-------- Information shown
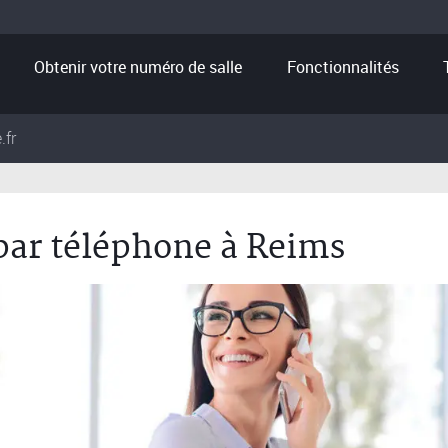
Obtenir votre numéro de salle
Fonctionnalités
.fr
 par téléphone à Reims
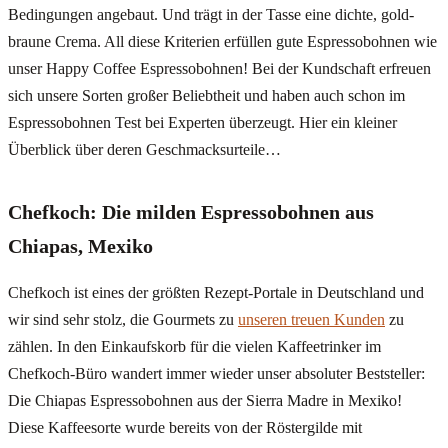
Bedingungen angebaut. Und trägt in der Tasse eine dichte, gold-
braune Crema. All diese Kriterien erfüllen gute Espressobohnen wie
unser Happy Coffee Espressobohnen! Bei der Kundschaft erfreuen
sich unsere Sorten großer Beliebtheit und haben auch schon im
Espressobohnen Test bei Experten überzeugt. Hier ein kleiner
Überblick über deren Geschmacksurteile…
Chefkoch: Die milden Espressobohnen aus
Chiapas, Mexiko
Chefkoch ist eines der größten Rezept-Portale in Deutschland und
wir sind sehr stolz, die Gourmets zu
unseren treuen Kunden
zu
zählen. In den Einkaufskorb für die vielen Kaffeetrinker im
Chefkoch-Büro wandert immer wieder unser absoluter Beststeller:
Die Chiapas Espressobohnen aus der Sierra Madre in Mexiko!
Diese Kaffeesorte wurde bereits von der Röstergilde mit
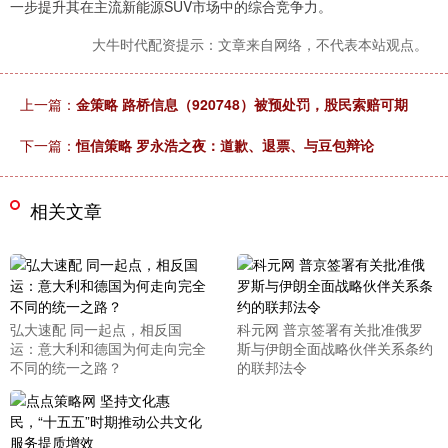
一步提升其在主流新能源SUV市场中的综合竞争力。
大牛时代配资提示：文章来自网络，不代表本站观点。
上一篇：
金策略 路桥信息（920748）被预处罚，股民索赔可期
下一篇：
恒信策略 罗永浩之夜：道歉、退票、与豆包辩论
相关文章
弘大速配 同一起点，相反国
科元网 普京签署有关批准俄罗
运：意大利和德国为何走向完全
斯与伊朗全面战略伙伴关系条约
不同的统一之路？
的联邦法令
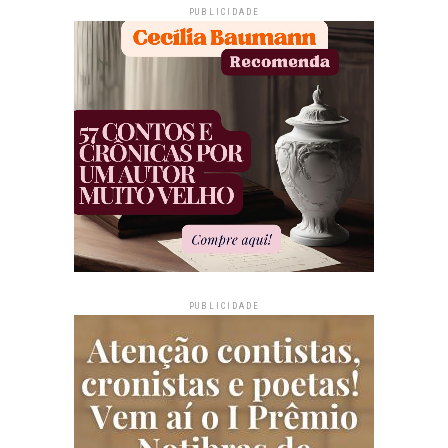
PUBLICIDADE
PUBLICIDADE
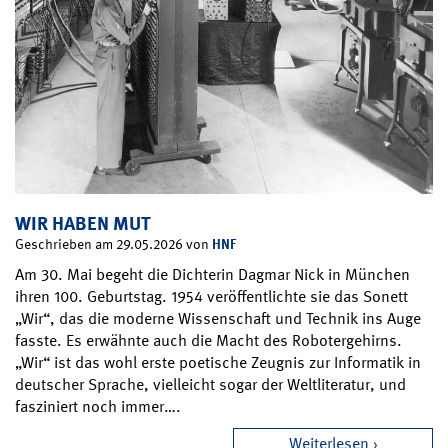
WIR HABEN MUT
HNF
Geschrieben am 29.05.2026 von
Am 30. Mai begeht die Dichterin Dagmar Nick in München
ihren 100. Geburtstag. 1954 veröffentlichte sie das Sonett
„Wir“, das die moderne Wissenschaft und Technik ins Auge
fasste. Es erwähnte auch die Macht des Robotergehirns.
„Wir“ ist das wohl erste poetische Zeugnis zur Informatik in
deutscher Sprache, vielleicht sogar der Weltliteratur, und
fasziniert noch immer….
Weiterlesen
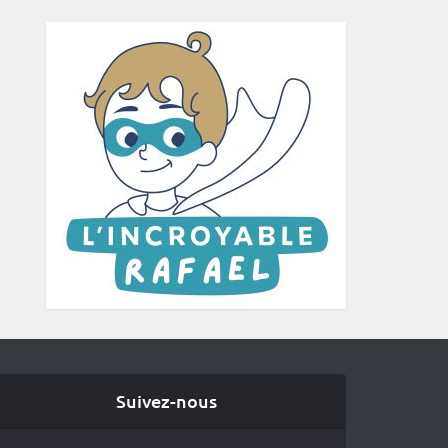
Suivez-nous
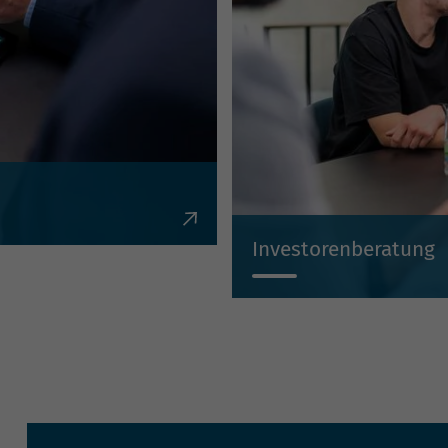
en, Krediten,
Investorenberatung
Individuell, kompetent, un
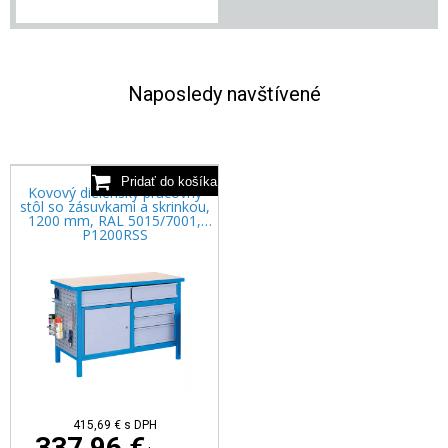
Naposledy navštívené
Kovový dielenský pracovný
stôl so zásuvkami a skrinkou,
1200 mm, RAL 5015/7001,
P1200RSS
415,69 €
s DPH
337,96 €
----------------
Leave out the images and transcribe all the records exactly.

Response to the task –
Obtenir votre numéro de salle
Fonctionnalités
.fr
 par téléphone à Reims
Bedingungen angebaut. Und trägt in der Tasse eine dichte, gold-
braune Crema. All diese Kriterien erfüllen gute Espressobohnen wie
unser Happy Coffee Espressobohnen! Bei der Kundschaft erfreuen
sich unsere Sorten großer Beliebtheit und haben auch schon im
Espressobohnen Test bei Experten überzeugt. Hier ein kleiner
Überblick über deren Geschmacksurteile…
Chefkoch: Die milden Espressobohnen aus
Chiapas, Mexiko
Chefkoch ist eines der größten Rezept-Portale in Deutschland und
wir sind sehr stolz, die Gourmets zu
unseren treuen Kunden
zu
zählen. In den Einkaufskorb für die vielen Kaffeetrinker im
Chefkoch-Büro wandert immer wieder unser absoluter Beststeller:
Die Chiapas Espressobohnen aus der Sierra Madre in Mexiko!
Diese Kaffeesorte wurde bereits von der Röstergilde mit
一步提升其在主流新能源SUV市场中的综合竞争力。
大牛时代配资提示：文章来自网络，不代表本站观点。
上一篇：
金策略 路桥信息（920748）被预处罚，股民索赔可期
下一篇：
恒信策略 罗永浩之夜：道歉、退票、与豆包辩论
相关文章
弘大速配 同一起点，相反国
科元网 普京签署有关批准俄罗
运：意大利和德国为何走向完全
斯与伊朗全面战略伙伴关系条约
不同的统一之路？
的联邦法令
PUBLICIDADE
PUBLICIDADE
WIR HABEN MUT
HNF
Geschrieben am 29.05.2026 von
Am 30. Mai begeht die Dichterin Dagmar Nick in München
ihren 100. Geburtstag. 1954 veröffentlichte sie das Sonett
„Wir“, das die moderne Wissenschaft und Technik ins Auge
fasste. Es erwähnte auch die Macht des Robotergehirns.
„Wir“ ist das wohl erste poetische Zeugnis zur Informatik in
deutscher Sprache, vielleicht sogar der Weltliteratur, und
fasziniert noch immer….
Weiterlesen
Suivez-nous
en, Krediten,
Investorenberatung
Individuell, kompetent, un
Naposledy navštívené
Kovový dielenský pracovný
stôl so zásuvkami a skrinkou,
1200 mm, RAL 5015/7001,
P1200RSS
415,69 €
s DPH
337,96 €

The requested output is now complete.